#### EXERCISE GOAL
Copy out each line below containing "Electricity".

#### AVAILABLE DATA

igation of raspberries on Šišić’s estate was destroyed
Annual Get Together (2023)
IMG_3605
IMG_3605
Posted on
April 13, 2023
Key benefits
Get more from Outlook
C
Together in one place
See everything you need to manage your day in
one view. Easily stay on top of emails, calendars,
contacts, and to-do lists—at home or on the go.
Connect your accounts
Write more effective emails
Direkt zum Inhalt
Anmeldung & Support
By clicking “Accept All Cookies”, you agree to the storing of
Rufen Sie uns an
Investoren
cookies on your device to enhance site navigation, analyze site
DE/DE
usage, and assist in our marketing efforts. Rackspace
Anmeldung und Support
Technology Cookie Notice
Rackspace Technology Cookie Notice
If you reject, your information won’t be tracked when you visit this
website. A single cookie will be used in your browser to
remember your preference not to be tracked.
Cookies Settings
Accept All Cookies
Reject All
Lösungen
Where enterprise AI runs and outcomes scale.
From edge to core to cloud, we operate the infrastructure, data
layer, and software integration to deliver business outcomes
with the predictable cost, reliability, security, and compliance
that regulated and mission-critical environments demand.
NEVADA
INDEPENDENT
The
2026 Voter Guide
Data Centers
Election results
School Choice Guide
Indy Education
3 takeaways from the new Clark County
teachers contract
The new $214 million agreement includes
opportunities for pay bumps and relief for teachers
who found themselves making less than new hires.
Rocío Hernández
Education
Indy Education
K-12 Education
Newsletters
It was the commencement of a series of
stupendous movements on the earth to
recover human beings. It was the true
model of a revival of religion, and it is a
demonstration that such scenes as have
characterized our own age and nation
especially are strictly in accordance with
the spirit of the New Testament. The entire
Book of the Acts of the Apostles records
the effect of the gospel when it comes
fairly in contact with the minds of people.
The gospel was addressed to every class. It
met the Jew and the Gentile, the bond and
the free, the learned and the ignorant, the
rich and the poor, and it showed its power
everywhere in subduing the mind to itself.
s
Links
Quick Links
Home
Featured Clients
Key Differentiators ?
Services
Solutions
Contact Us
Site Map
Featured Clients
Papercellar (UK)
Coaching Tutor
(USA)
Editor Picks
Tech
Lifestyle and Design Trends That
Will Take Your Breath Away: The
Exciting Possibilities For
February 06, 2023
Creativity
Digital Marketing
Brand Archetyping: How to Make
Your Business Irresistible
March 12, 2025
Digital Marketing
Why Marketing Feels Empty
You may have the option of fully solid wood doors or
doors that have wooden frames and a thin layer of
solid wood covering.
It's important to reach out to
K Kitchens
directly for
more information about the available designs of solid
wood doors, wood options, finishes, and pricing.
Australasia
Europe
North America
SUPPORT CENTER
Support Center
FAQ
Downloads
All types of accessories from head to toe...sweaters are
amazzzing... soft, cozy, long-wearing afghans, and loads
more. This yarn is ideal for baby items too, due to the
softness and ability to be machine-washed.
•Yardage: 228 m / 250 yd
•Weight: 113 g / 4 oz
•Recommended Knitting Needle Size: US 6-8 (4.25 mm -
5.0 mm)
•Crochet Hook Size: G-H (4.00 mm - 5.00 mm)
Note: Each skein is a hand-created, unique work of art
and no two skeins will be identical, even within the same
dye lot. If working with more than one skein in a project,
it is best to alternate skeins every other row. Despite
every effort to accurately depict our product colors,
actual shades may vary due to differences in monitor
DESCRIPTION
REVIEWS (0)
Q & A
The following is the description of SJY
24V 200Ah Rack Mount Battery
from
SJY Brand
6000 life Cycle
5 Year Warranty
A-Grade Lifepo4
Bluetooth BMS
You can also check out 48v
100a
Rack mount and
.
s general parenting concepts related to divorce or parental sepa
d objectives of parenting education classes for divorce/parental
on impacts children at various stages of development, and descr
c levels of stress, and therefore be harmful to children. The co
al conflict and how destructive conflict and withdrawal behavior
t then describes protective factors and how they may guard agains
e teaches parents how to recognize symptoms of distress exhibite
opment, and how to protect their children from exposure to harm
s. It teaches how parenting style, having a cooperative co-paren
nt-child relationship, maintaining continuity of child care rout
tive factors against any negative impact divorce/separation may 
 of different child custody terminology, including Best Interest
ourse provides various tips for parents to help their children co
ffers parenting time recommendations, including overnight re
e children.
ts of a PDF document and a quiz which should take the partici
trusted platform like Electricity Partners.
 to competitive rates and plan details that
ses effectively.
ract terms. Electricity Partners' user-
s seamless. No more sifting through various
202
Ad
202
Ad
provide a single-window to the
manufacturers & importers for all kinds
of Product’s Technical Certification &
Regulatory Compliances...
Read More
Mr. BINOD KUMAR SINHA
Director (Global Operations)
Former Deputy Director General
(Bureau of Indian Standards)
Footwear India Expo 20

#### REPLY TO THE EXERCISE
trusted platform like Electricity Partners.
ract terms. Electricity Partners' user-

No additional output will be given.